Any of us would just about have a heart attack if we received a  $640 bill for a ride to the airport.

That's what happened to Bonnie Lieb who took a 30-minute Uber fide to the airport in the blizzard and received a bill for that amount.

In a case like this, Uber should have made it crystal clear upfront that the cost of the ride would be in this price range. It is unconscionable that the driver and the company did not do this.

However, Lieb herself made some fundamental financial management mistakes, according to what financial expert Michelle Singletary writes in the Washington Post.

 Lieb had heard from her neighbors that the ride would cost about $50 to $70. Although we can see why nobody on earth would expect a bill of the magnitude she received, she should have checked on an Uber app that allows a potential passenger to get the price of a ride in advance. That is just good sense. Also, she opted for the SUV service, which is more expensive than the usual service. The base price ended up being $144.76.

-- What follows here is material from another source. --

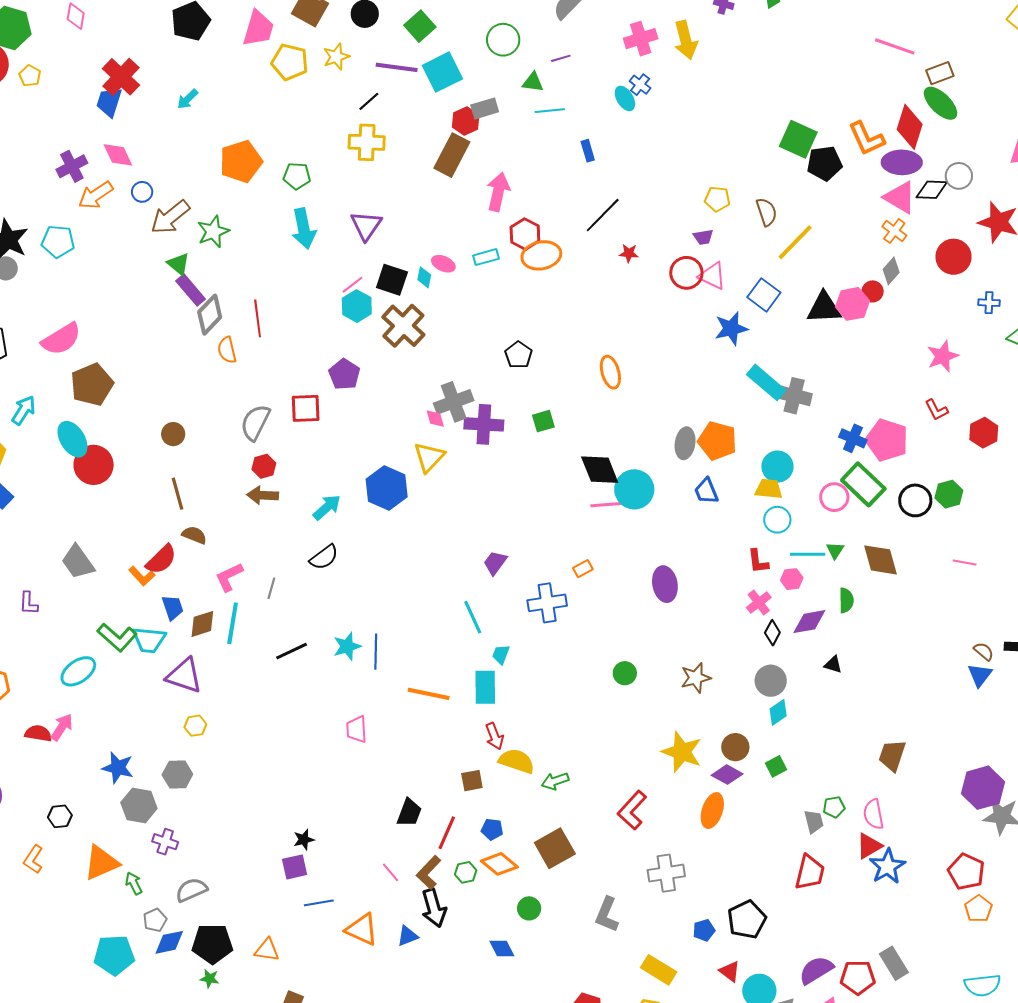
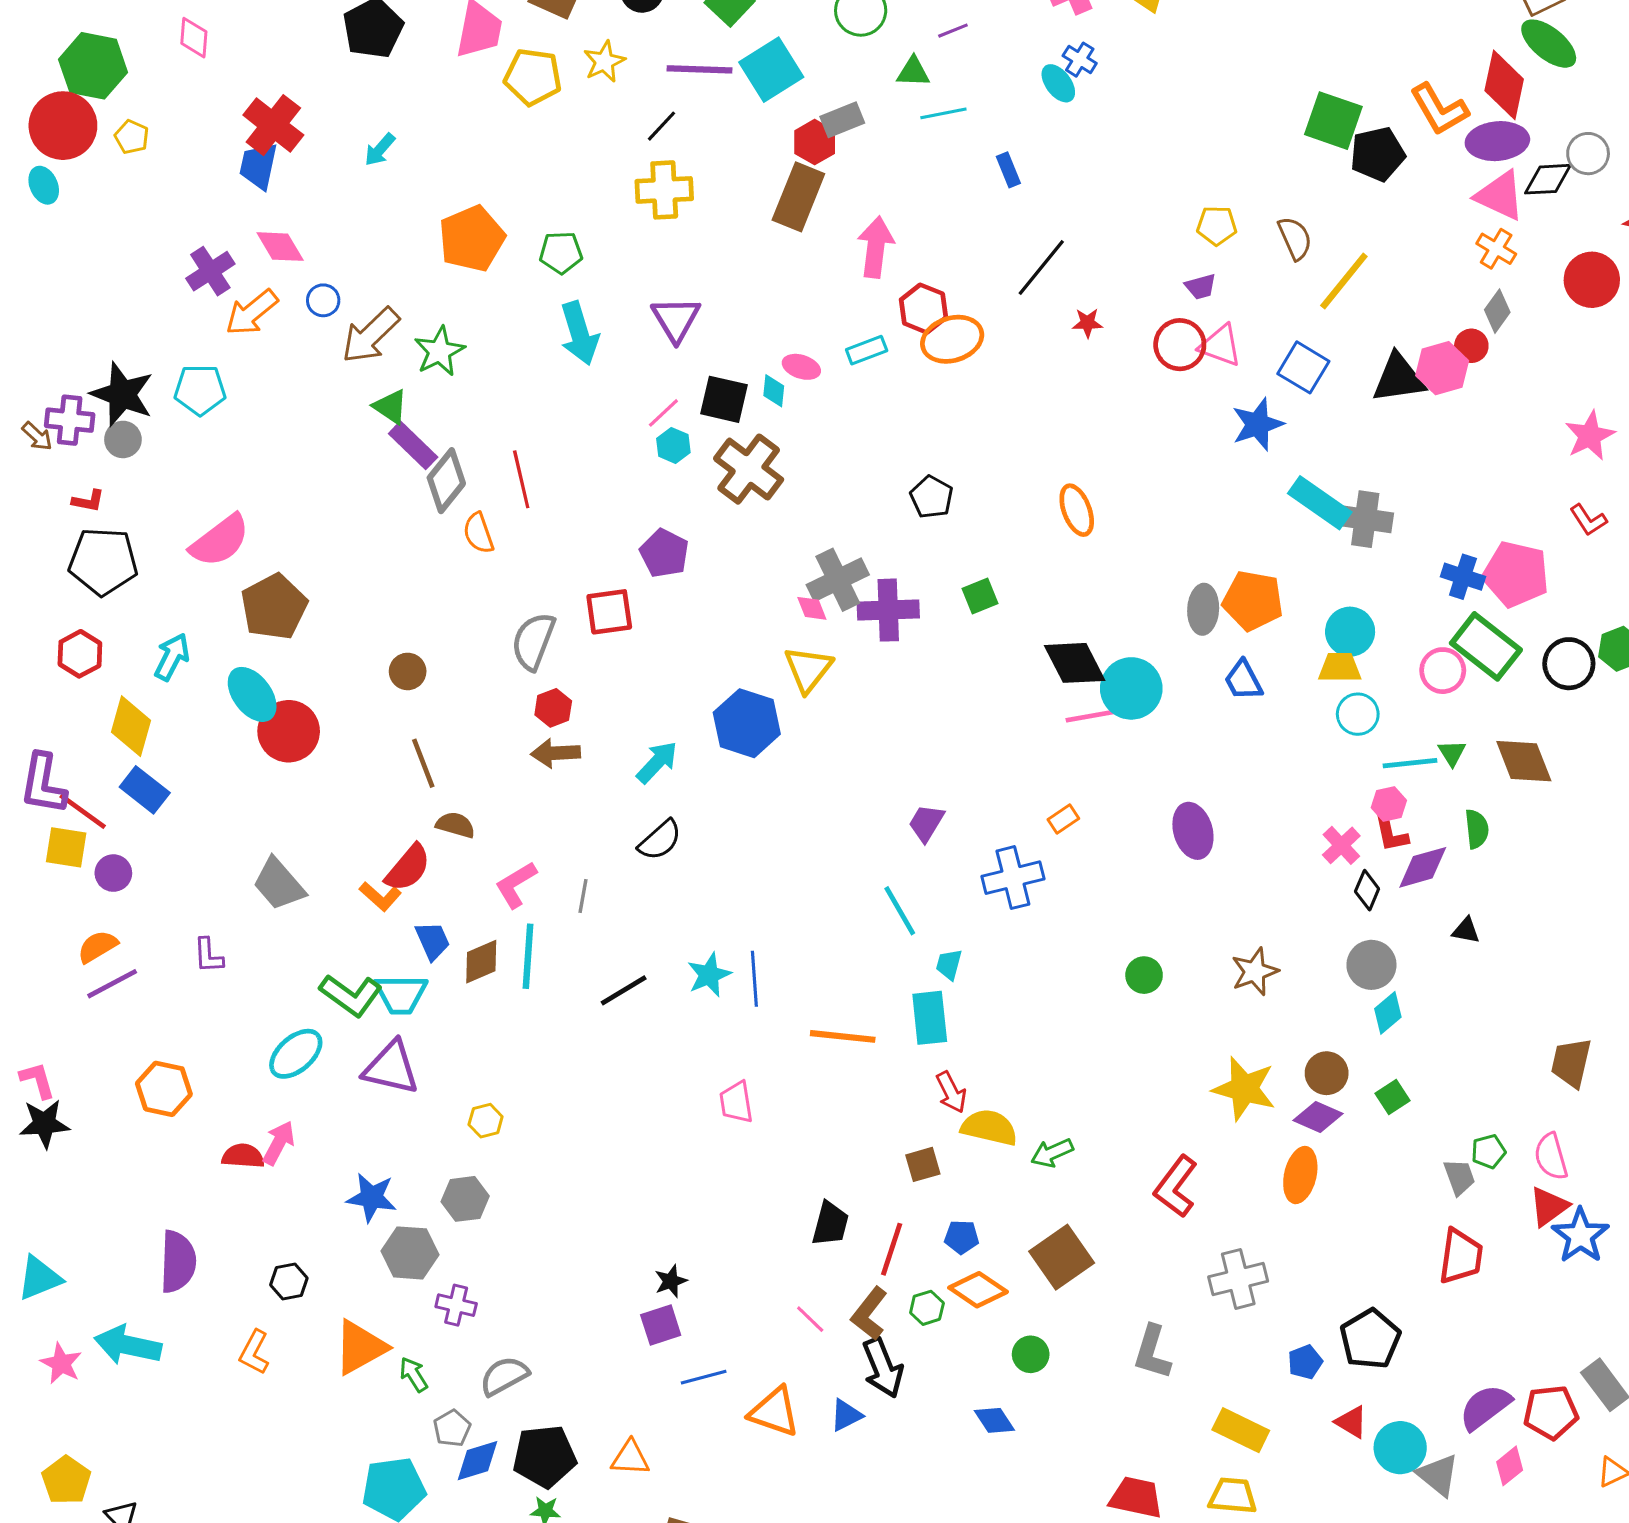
cyan hexagon: (357, 306) -> (673, 445), size x0.7
red L-shape: (758, 561) -> (1391, 834), moved
purple triangle: (184, 676) -> (391, 1068), moved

She furthermore didn’t do the math to calculate how much surge pricing would add to her base fare. At 4.4 times the base price, the surcharge added nearly $500 to her bill.

While SIngelatry applies this to teaching kids about finances, we can apply this to calls for free college from President Obama, Hillary Clinton, and Bernie Sanders. If you think Uber took Ms. Lieb for a ride, you should see what colleges do with regard to tuition costs.

First, nothing is truly free when it comes to promises of the government giving us free stuff. Taxpayers are on the hook for the short-term and long-term costs of those goods. That bill is just distributed across everyone – even if you don't have a kid to send to college. And politicians have a habit of promising stuff up front but kicking payments down the road while interest continues to accumulate. "Free" tuition just pushes the costs down the road for young workers to pay through higher taxes and a greater national debt burden.

Second, federal dollars are the reason college has grown more unaffordable. The cost of college has skyrocketed 500 percent over the past few decades because of the ease and availability of federal aid.

As I explained in the New York Post last year:

… Since 1995, tuition at four-year public universities has more than doubled. Meanwhile, student debt has more than tripled over the last 10 years — from $363 billion in 2005 to $1.3 trillion today. Not even credit-card debt reaches as high.

But the government’s growing role in higher education hasn’t just correlated with rising tuitions — it’s causing it. A July report from the Federal Reserve Bank of New York demonstrated that each additional dollar in federal financial aid caused a 65-cent hike in tuition.

In this way, Clinton’s plan to spend another $350 billion on the same policies is like trying to cure your chicken pox by scratching with a corrugated knife — it may feel good at first, but will only make your situation worse. Students end up paying for it either way, whether through higher tuition costs or higher taxes later in life to pay off the massive new government entitlement.

And just what kind of free education are we getting anyway? Think K-14 or K-16 Public education. Generation Opportunity’s education analyst explains in U.S. News makes the point that when we say free college, do we know what we’re actually paying for? In many cases, failing education continued for another two to four years:

… Warren's and Obama's proposals, like many others before them, neglect a key principle currently missing from higher education: choice. Rather than focus on how students pay for their education, these policymakers need to ask why they're paying so much, and what they're paying for.

Millennials like me need more ways forward in higher education than the standard two or four-year degree path. There are options that can reduce the cost of higher education and even provide quality alternatives.

Traditional college degrees are not only increasingly costly but also increasingly less valuable. More than 43 million Americans have taken on debt to pay for college, yet one recent survey showed that over 40 percent of graduates at "top" schools could not find careers in their chosen field.

Yet rather than empower students to pursue alternative paths, most federal lawmakers put more faith in the status quo. 

 A $640 Uber bill is nothing compared to the $30,000 or more, which is the average amount 2015 graduates owed upon leaving college.

The vendors, whether Uber or a university, aren't going to give you a heads up.